Ana kucağında hacı oldu
 
İslamiyet’in doğduğu kutsal topraklara yüz sürerek hac farizasını yerine getiren hacılar yurda dönmenin sevincini yaşıyor. Türkiye’den bu yıl mukaddes topraklara giden 100 bin’e yakın hacı arasında yediden yetmişe her yaştan vatandaşımız var. Bunlardan biri de ailesiyle hac ibadetinin her anını yaşayan 7 aylık Beril bebekti.
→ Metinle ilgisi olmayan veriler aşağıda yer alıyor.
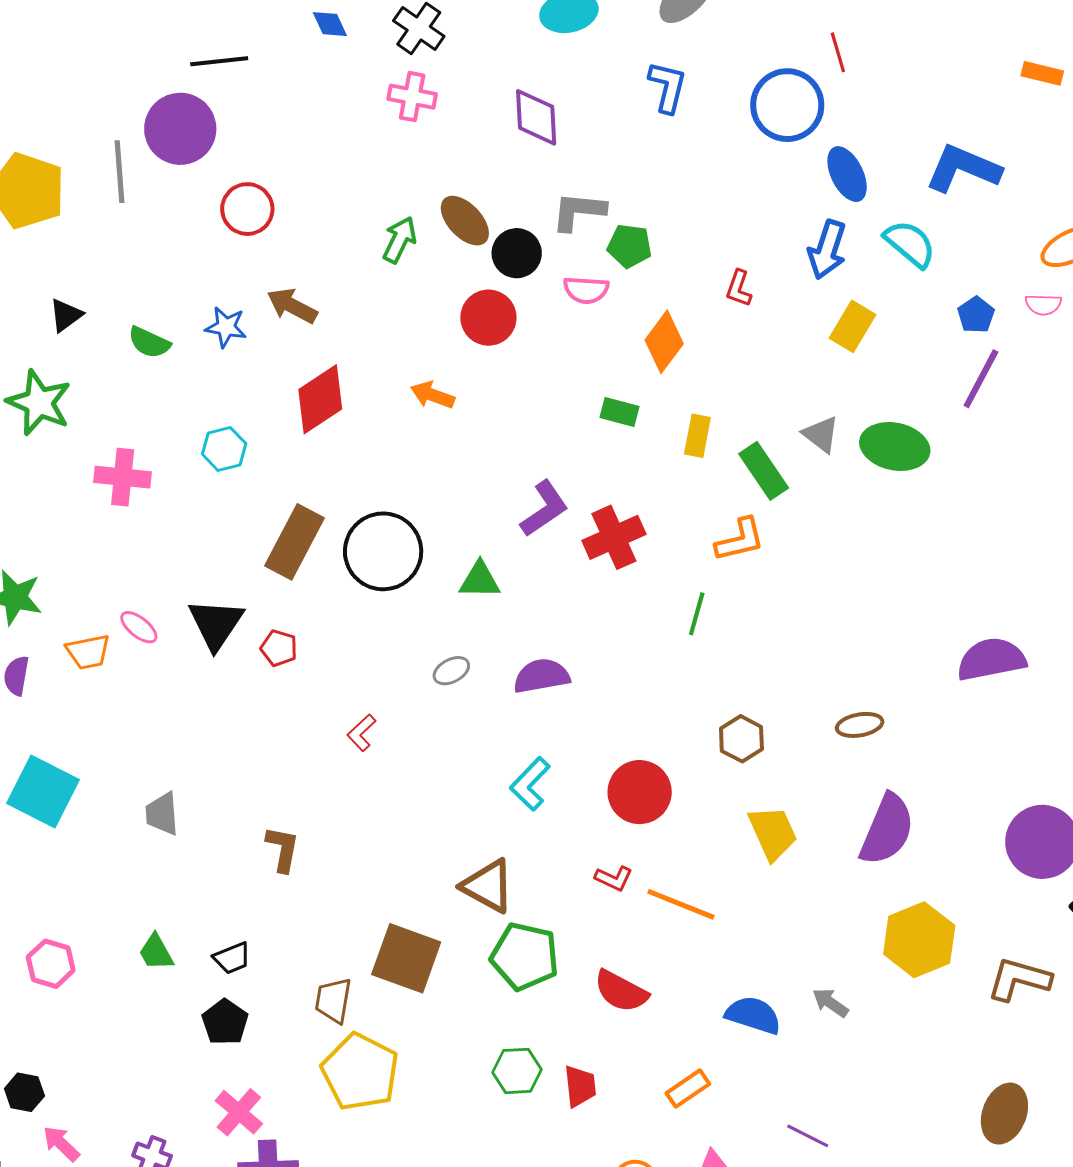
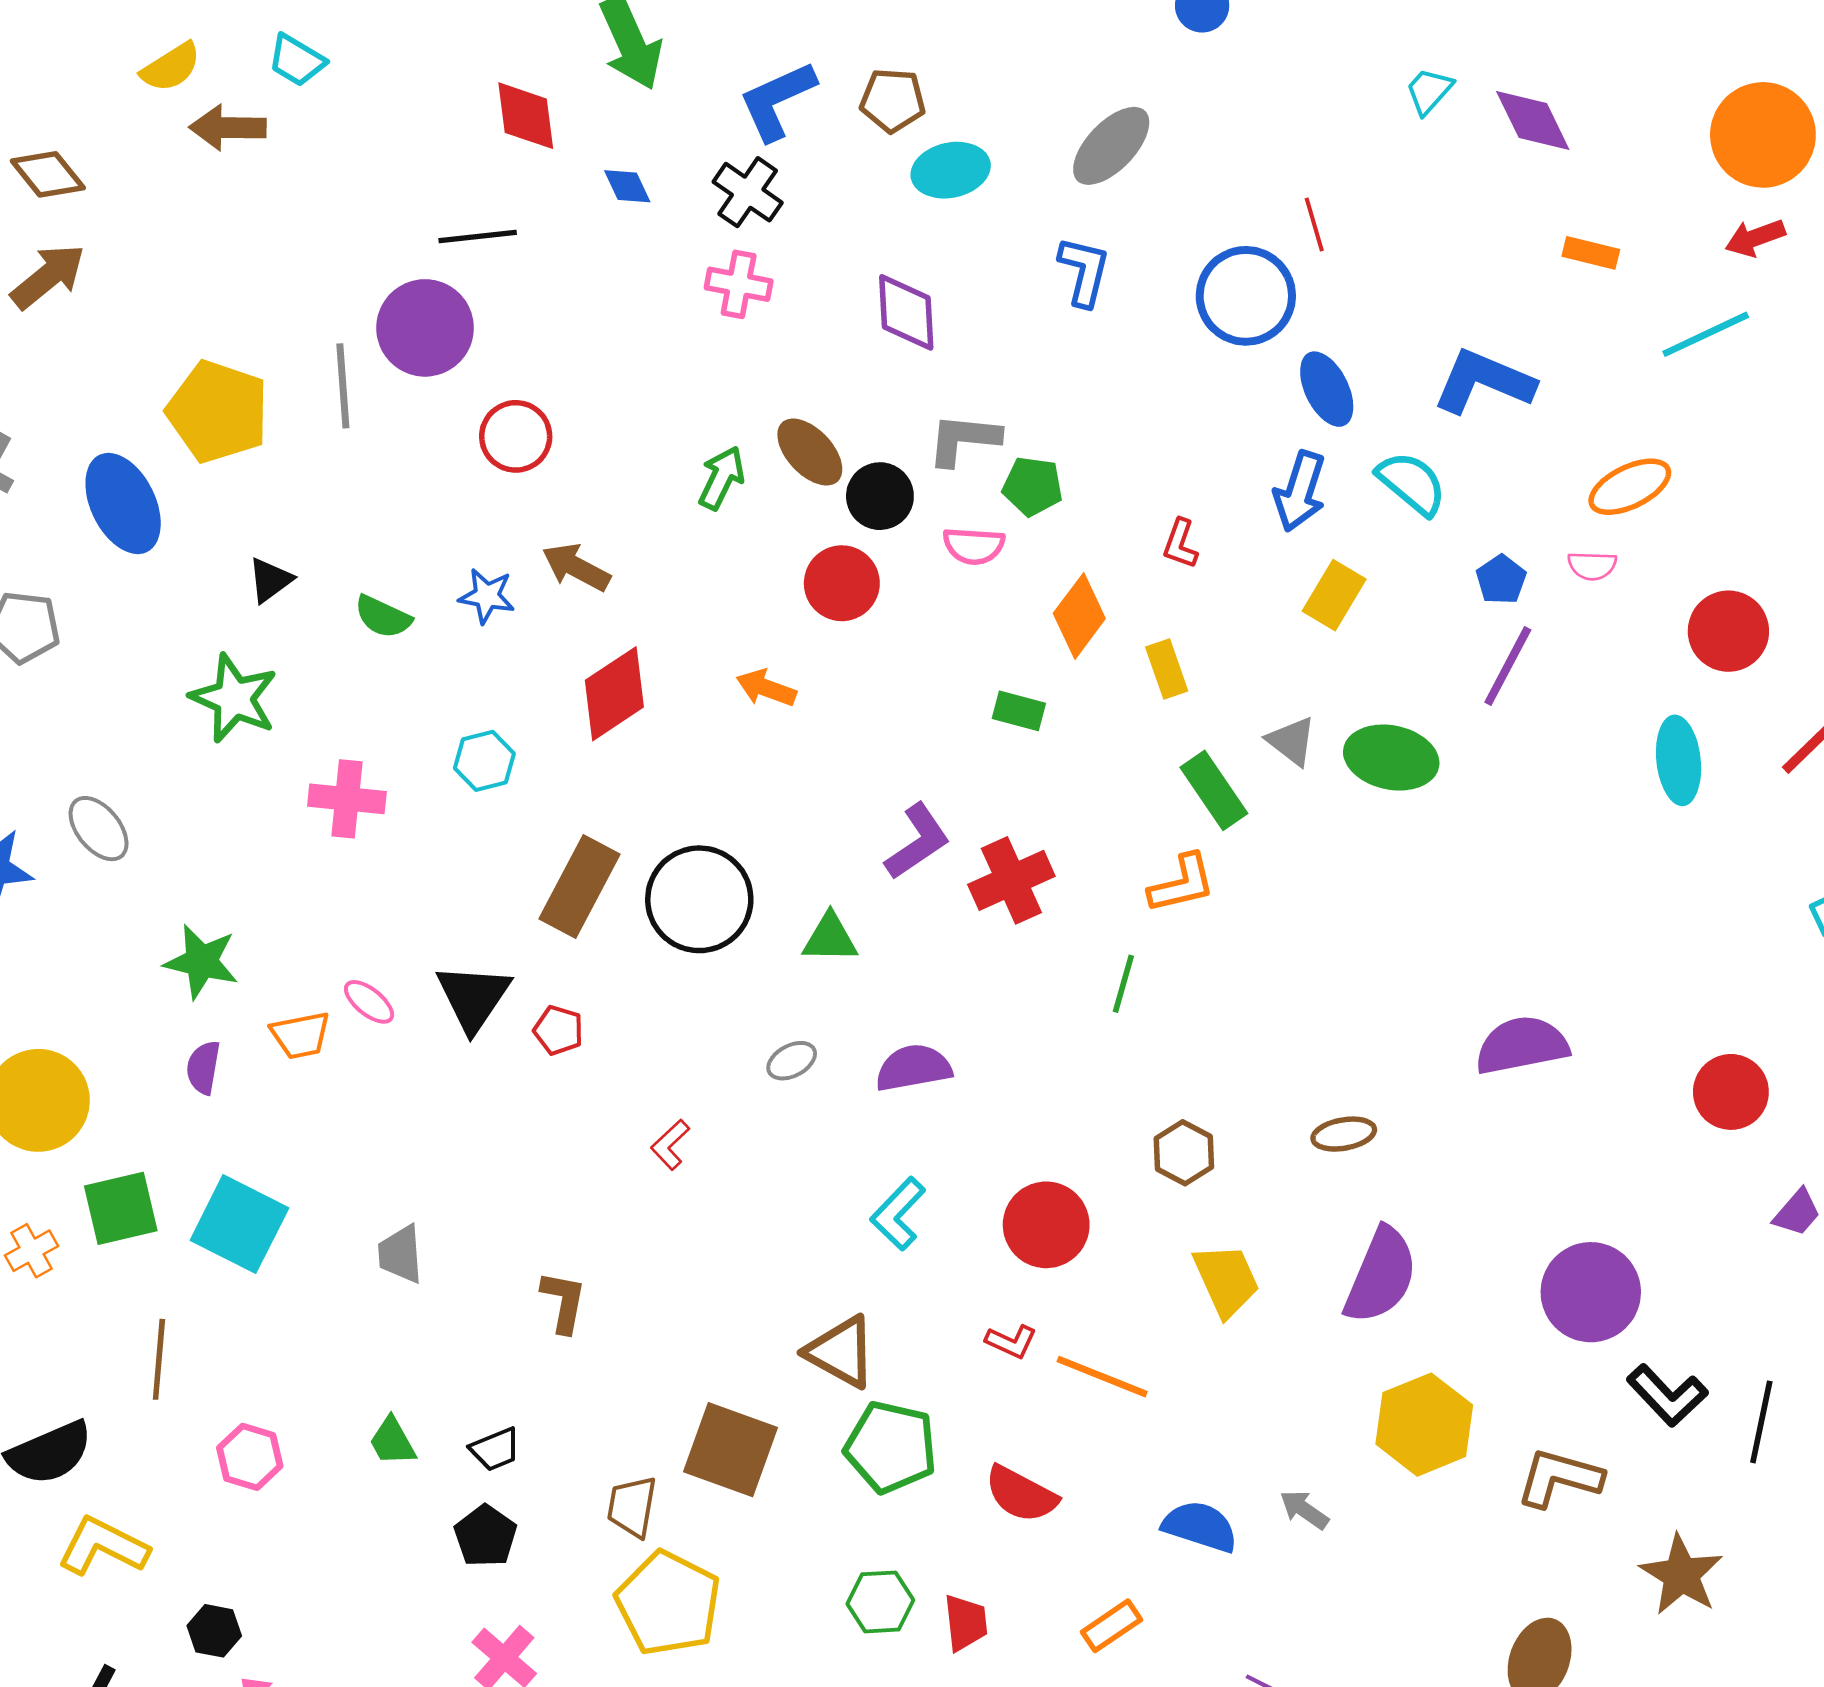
yellow rectangle: (697, 436) -> (1167, 669), moved, turned -30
Türkiye’nin en küçük hacısı olan Beril bebek babası Bülent Çolakoğlu’nun kucağında Cidde’den gelen Suudi Arabistan Hava Yolları uçağından indi. Beril bebek Neşeli tavırlarıyla bir anda Atatürk Havalimanı Dış Hatlar Geliş katında herkesin ilgi odağı oldu. Baba Bülent Çolakoğlu, “Bebeğimiz Allah nazardan saklasın. Kabe-i Muazzama’yı tavafta, Arafat’ta, Mina ve Müzdelife de kısacası hac ibadetlerimizin her safhasında annesinin kucağındaydı. Annesi yorulduğunda yavrumu ben taşıdım. Biraz zorlandık ama çok şükür biz de bebeğimizde sağlıklı sorunu yaşamadık. Şimdi sevdiklerimizle tekrar kavuşmanın sevincini yaşıyoruz. Allah’a şükürler olsun” dedi. 
 
KIRMIZI HALI SERDİLER 
 
Hacılar dönerken, sevinç yumağı gözyaşı seline karıştı. On binlerce hacıyı ağılayan Atatürk Havalimanı bir ilke sahne oldu. Akrabalarını karşılamaya gelen Kadir Karael yere kırmızı halı serdi. Karael’in akrabaları bu hoş sürpriz karşısında daha da duygulanarak sevinç gözyaşları döktü. Sevinç yumağı içinde yer alan hacılardan Rize Belediye Başkan Yardımcısı İrfan Kandil, “Organizasyon mükemmeldi. Mukaddes topraklardan ayrılmak hüzünlüydü ama memlekete dönmek çok güzel. Kırmızı halıyı seren yeğenlerime teşekkür ediyorum” diye konuştu. İrfan Kandil’in eşi Sevgi Kandil ise konuşurken gözyaşlarına boğuldu. Sevgi hanım “Allah bizi Müslüman yaratmış, her şeyden önce buna şükrediyoruz. Rabbim haccı da nasip etti. Ayrıca çok güzel bir vatanımız var. Ne kadar şükretsek azdır”  dedi. 
 
İki kafileyle dönen hacılar duygularını “Kutlu topraklardan mutlu dönüyoruz. Ama aklımız fikrimiz hala Kabe’de. Orada öylesine bir huzur var ki bu anlatmaya kelimeler yetmez, yaşamak lazım. Allah herkese nasip etsin” sözleriyle dile getirdiler.